Derrière Voltaire, un Dorat se lamente sur « le monstrueux mélange d’un génie étranger » ; Condorcet, La Harpe, Marie-Joseph Chénier vont renchérir. La querelle s’envenime entre les enthousiastes et les récalcitrans : ceux-là invoquent les droits de l’esprit humain, ceux-ci l’autel de la patrie et la discipline des ancêtres. Les accusations, les plaidoyers, les brocards échangés entre les deux camps ne diffèrent pas de ceux que nous entendons aujourd’hui ; et comme aujourd’hui, le public laisse dire les guides patentés, il va où son instinct le porte. Des besoins de sentiment ont grandi, auxquels ne répond plus la littérature desséchée des encyclopédistes ; des sources ont jailli, qui contentent ces besoins ; le public s’y désaltère, il se soucie peu de savoir si elles sont étrangères ou nationales. Le travail d’élargissement et de métamorphose s’accomplit, irrésistible comme les phénomènes naturels de la végétation, indifférent aux vents contraires qui ne troublent qu’un instant le cours régulier des saisons.

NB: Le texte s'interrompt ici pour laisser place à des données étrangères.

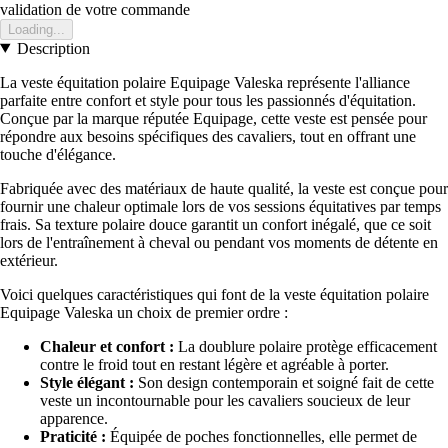
validation de votre commande
Loading...
Description
La veste équitation polaire Equipage Valeska représente l'alliance
parfaite entre confort et style pour tous les passionnés d'équitation.
Conçue par la marque réputée Equipage, cette veste est pensée pour
répondre aux besoins spécifiques des cavaliers, tout en offrant une
touche d'élégance.
Fabriquée avec des matériaux de haute qualité, la veste est conçue pour
fournir une chaleur optimale lors de vos sessions équitatives par temps
frais. Sa texture polaire douce garantit un confort inégalé, que ce soit
lors de l'entraînement à cheval ou pendant vos moments de détente en
extérieur.
Voici quelques caractéristiques qui font de la veste équitation polaire
Equipage Valeska un choix de premier ordre :
Chaleur et confort :
La doublure polaire protège efficacement
contre le froid tout en restant légère et agréable à porter.
Style élégant :
Son design contemporain et soigné fait de cette
veste un incontournable pour les cavaliers soucieux de leur
apparence.
Praticité :
Équipée de poches fonctionnelles, elle permet de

Pour ceux qui ont peine à séparer de l’initiative puissante d’un homme ce fonctionnement nécessaire des lois historiques, l’arrivée de Rousseau explique le gain de la bataille. Sans lui, elle fût peut-être restée longtemps incertaine ; il décida l’avenir en absorbant la sève étrangère pour ajouter de nouvelles branches au vieux tronc français.


II

Il arrive en France vers le milieu du siècle, à l’heure de la grande fortune des livres anglais ; ses amis les lui vantent, Diderot lui en rebat les oreilles ; il les lit, il est pris, au moment même où il cherche l’expression littéraire des idées qui fermentent dans son cerveau et des sentimens qui bouillonnent dans son cœur. Le livre qu’il va écrire sera-t-il donc, comme tant d’autres, une imitation plus ou moins adroite de Richardson ? Non. Chez tous ces Parisiens anglomanes, la contagion n’a touché que quelques parties de l’être : elle envahit Rousseau jusqu’aux moelles, parce qu’il apporte une nature très différente de la leur, septentrionale, germanique, comme on voudra l’appeler, en tout cas sérieuse, profonde, sentimentale et morale. Il reconnaît du premier coup dans les romans britanniques l’aliment approprié à sa sensibilité ; il assimilera et reproduira avec son originalité individuelle ce que les autres goûtent et imitent. Avant lui, dirait un chimiste, il y avait eu mélange des deux esprits ; avec lui, il y a combinaison. C’est le dernier et nécessaire période des inoculations littéraires ; aussi longtemps qu’il n’est pas atteint, on en reste aux curiosités passagères, à l’engouement ; les acquisitions du cosmopolitisme ne se fixent et ne deviennent nôtres que par la souveraineté d’un écrivain qui les naturalise. Toute la complexion de Jean-Jacques le désignait pour cet office. Il commence à quarante-cinq ans le roman bourgeois et lyrique, raisonneur et ingénu, analytique et passionné, qui transportera dans notre langue, dans nos mœurs, avec notre habit et notre accent, la substance même des romans anglais ; Héloïse paraît et fait oublier Clarisse ; la transfusion du sang a réussi.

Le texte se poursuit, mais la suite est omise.